California Republicans agreed to a rule change Sunday, Sept. 8, allowing the party to send GOP delegates next summer to the national convention even if President Trump isn’t on a state ballot.
The measure was in reaction to a law that was adopted previously this year by Gov. Gavin Newsom (D), which required presidential candidates to publish their tax returns as the prerequisite to appearing on the ballot.
Newsom’s bill was seen as a direct attack against Trump. The president and the Republican National Committee (RNC) have already sued the state of California.
Shawn Steel, member of the Republican National Committee, said he was confident the law would be annulled in court. He said Sunday’s rule change was, if necessary, a stop-gap measure.

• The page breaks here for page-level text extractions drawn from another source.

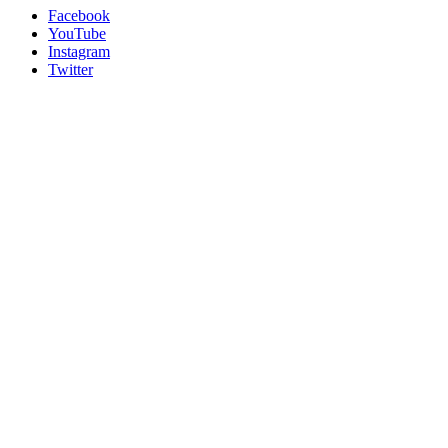
Facebook
YouTube
Instagram
Twitter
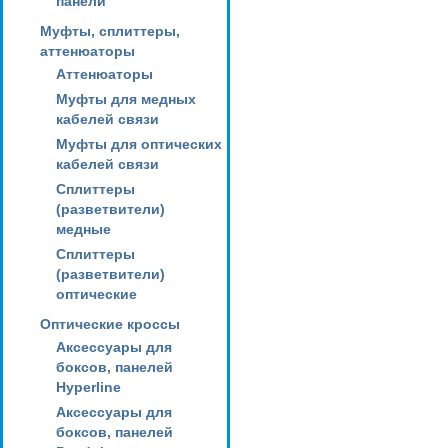
панели
Муфты, сплиттеры,
аттенюаторы
Аттенюаторы
Муфты для медных
кабелей связи
Муфты для оптических
кабелей связи
Сплиттеры
(разветвители)
медные
Сплиттеры
(разветвители)
оптические
Оптические кроссы
Аксессуары для
боксов, панелей
Hyperline
Аксессуары для
боксов, панелей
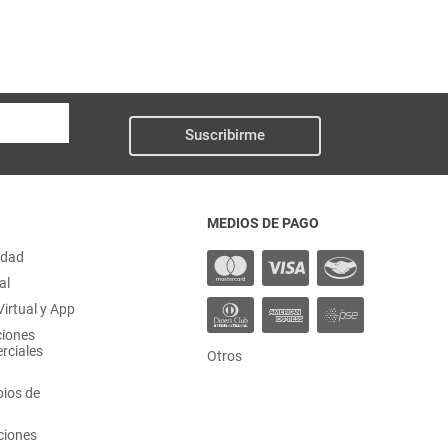
Suscribirme
MEDIOS DE PAGO
idad
al
irtual y App
ciones
rciales
Otros
ios de
ciones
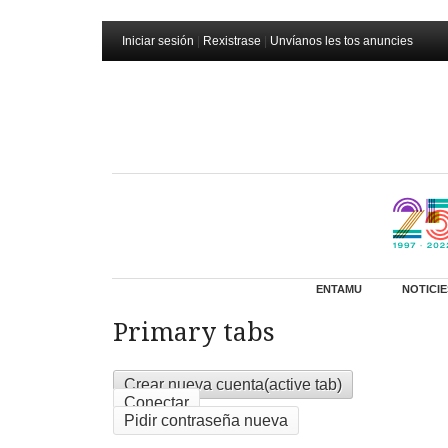
Iniciar sesión
|
Rexistrase
|
Unvíanos les tos anuncies
ENTAMU
NOTICIE
Primary tabs
Crear nueva cuenta
(active tab)
Conectar
Pidir contraseña nueva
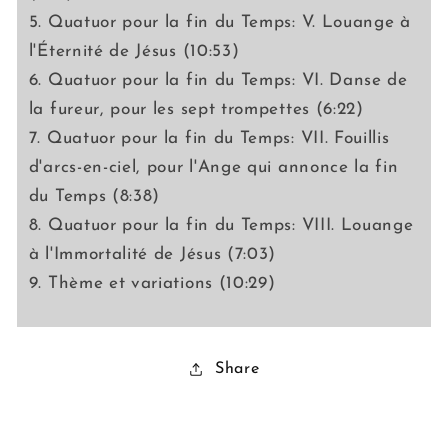
5. Quatuor pour la fin du Temps: V. Louange à
l'Éternité de Jésus (10:53)
6. Quatuor pour la fin du Temps: VI. Danse de
la fureur, pour les sept trompettes (6:22)
7. Quatuor pour la fin du Temps: VII. Fouillis
d'arcs-en-ciel, pour l'Ange qui annonce la fin
du Temps (8:38)
8. Quatuor pour la fin du Temps: VIII. Louange
à l'Immortalité de Jésus (7:03)
9. Thème et variations (10:29)
Share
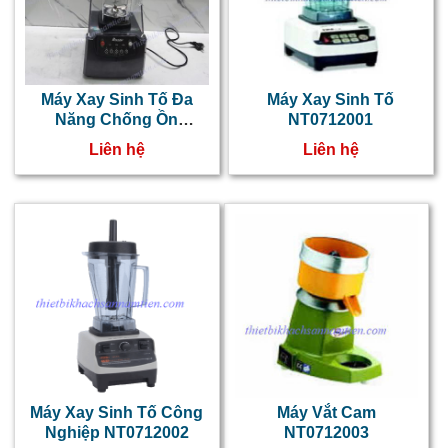
Máy Xay Sinh Tố Đa
Máy Xay Sinh Tố
Năng Chống Ồn
NT0712001
Blender
Liên hệ
Liên hệ
Máy Xay Sinh Tố Công
Máy Vắt Cam
Nghiệp NT0712002
NT0712003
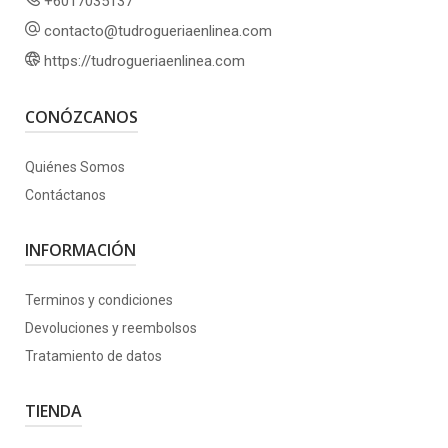
+6017035137
contacto@tudrogueriaenlinea.com
https://tudrogueriaenlinea.com
CONÓZCANOS
Quiénes Somos
Contáctanos
INFORMACIÓN
Terminos y condiciones
Devoluciones y reembolsos
Tratamiento de datos
TIENDA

“It’s just planning ahead,” he said.
The one-time change, worked out with the Trump campaign, provides a way of sending state delegates to the national convention, even if Trump is blocked from the state ballot.
The rule change would allow the party to hold a special convention after the March 2020 primary in California and to determine the candidate, in this case Trump, and to organize delegates to send to the convention.
If the law of tax return disclosure is not defeated, Trump could simply not participate on the California Republican primary ballot given that the RNC does not require candidates to appear on ballots in all 50 states.
“This measure prevents the Democrats from keeping the California Republican Party from sending a full slate of delegates to the national convention,” former California GOP chairman Ron Nehring told The Hill.
“The Constitution is pretty clear concerning the qualifications for being president, and the courts are likely to see the Democrats attempt to add their own layer of qualifications, so I don’t expect their law to hold up for long. Nonetheless, the party appears to have found a solid way around it.”